Go over the data below line by line, and state how many lines contain the string "before". Give the number only.

Data excerpts:
== Segment start ==

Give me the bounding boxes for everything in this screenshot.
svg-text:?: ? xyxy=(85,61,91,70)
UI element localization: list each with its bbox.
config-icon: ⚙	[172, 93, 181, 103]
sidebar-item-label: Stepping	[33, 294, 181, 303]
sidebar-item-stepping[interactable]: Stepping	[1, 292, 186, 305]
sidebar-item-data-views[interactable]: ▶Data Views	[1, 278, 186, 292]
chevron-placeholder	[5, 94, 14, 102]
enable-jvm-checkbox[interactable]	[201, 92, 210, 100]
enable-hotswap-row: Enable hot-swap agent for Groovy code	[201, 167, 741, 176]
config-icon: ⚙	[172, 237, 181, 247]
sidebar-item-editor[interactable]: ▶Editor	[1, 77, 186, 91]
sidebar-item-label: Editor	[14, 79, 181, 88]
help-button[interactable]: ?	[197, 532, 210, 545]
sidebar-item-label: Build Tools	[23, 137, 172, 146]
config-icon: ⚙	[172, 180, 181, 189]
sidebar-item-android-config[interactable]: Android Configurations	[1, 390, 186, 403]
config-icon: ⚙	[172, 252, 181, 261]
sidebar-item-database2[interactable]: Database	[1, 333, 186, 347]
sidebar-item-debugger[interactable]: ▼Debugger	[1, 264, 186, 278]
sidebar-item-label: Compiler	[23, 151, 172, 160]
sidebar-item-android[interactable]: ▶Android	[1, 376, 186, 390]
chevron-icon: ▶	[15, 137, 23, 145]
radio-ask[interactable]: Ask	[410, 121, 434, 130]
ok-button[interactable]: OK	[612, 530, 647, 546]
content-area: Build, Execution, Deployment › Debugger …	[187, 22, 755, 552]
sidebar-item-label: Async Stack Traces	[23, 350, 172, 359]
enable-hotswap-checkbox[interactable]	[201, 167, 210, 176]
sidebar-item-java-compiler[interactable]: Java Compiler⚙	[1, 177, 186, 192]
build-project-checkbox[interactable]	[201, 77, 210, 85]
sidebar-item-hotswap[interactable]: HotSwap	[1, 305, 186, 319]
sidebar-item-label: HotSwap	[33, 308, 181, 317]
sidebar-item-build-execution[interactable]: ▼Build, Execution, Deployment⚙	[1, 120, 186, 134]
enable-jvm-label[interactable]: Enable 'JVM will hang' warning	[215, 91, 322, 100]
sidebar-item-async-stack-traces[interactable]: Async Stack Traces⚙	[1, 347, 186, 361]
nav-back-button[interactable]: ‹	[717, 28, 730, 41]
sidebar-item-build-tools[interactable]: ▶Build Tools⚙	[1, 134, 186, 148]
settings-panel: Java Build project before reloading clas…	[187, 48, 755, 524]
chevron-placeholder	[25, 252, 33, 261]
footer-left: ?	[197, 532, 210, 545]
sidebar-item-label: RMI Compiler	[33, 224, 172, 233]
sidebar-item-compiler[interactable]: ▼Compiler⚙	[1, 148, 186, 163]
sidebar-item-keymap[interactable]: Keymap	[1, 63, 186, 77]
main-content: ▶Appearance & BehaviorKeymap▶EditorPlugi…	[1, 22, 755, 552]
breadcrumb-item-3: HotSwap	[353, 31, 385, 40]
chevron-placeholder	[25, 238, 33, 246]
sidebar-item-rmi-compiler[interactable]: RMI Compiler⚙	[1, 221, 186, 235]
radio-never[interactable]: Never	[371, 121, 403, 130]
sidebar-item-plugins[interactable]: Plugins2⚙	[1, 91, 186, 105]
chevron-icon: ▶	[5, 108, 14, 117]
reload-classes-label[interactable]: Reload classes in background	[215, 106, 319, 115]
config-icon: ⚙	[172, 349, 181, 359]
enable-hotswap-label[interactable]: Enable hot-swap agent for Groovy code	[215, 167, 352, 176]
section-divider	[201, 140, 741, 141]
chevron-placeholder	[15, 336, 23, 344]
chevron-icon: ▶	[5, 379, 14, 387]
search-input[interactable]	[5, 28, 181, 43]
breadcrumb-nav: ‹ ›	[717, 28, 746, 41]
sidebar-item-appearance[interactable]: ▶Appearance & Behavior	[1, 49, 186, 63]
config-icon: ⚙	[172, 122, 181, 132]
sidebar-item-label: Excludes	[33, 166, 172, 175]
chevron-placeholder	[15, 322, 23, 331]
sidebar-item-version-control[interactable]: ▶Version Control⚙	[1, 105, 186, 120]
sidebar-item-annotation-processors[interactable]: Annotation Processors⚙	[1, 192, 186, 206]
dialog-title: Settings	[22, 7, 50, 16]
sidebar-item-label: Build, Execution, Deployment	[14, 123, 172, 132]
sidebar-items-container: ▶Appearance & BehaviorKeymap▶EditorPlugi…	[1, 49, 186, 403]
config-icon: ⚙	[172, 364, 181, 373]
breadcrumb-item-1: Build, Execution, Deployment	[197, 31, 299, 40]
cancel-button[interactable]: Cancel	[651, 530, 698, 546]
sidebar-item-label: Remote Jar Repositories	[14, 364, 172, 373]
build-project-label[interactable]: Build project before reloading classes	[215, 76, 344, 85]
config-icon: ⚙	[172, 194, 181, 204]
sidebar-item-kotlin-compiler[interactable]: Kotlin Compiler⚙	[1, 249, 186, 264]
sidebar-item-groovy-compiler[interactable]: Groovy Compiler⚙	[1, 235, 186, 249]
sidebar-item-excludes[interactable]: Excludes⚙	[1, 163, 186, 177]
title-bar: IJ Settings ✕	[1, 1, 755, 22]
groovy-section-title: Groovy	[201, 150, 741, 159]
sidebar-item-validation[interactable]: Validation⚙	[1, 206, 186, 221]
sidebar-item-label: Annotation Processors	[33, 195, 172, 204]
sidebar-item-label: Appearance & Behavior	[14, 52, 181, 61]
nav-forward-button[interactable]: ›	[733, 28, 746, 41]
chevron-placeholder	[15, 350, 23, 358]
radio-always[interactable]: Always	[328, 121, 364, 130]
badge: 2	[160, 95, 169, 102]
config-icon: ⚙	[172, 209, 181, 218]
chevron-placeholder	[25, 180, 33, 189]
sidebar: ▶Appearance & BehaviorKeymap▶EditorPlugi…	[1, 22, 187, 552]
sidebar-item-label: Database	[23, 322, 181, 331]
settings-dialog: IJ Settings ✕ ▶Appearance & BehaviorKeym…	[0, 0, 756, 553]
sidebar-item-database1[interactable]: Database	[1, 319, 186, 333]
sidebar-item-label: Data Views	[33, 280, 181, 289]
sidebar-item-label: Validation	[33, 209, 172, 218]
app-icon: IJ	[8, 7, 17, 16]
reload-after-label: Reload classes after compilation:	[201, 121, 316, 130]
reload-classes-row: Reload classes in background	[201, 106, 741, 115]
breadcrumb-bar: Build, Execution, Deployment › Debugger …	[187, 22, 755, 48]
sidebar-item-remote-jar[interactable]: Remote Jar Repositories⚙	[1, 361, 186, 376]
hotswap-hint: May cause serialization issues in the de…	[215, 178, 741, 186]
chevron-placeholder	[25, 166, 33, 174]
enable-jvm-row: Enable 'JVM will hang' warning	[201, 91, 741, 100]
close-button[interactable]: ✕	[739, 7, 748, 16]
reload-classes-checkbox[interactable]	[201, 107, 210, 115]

== Segment end ==

Answer below>
2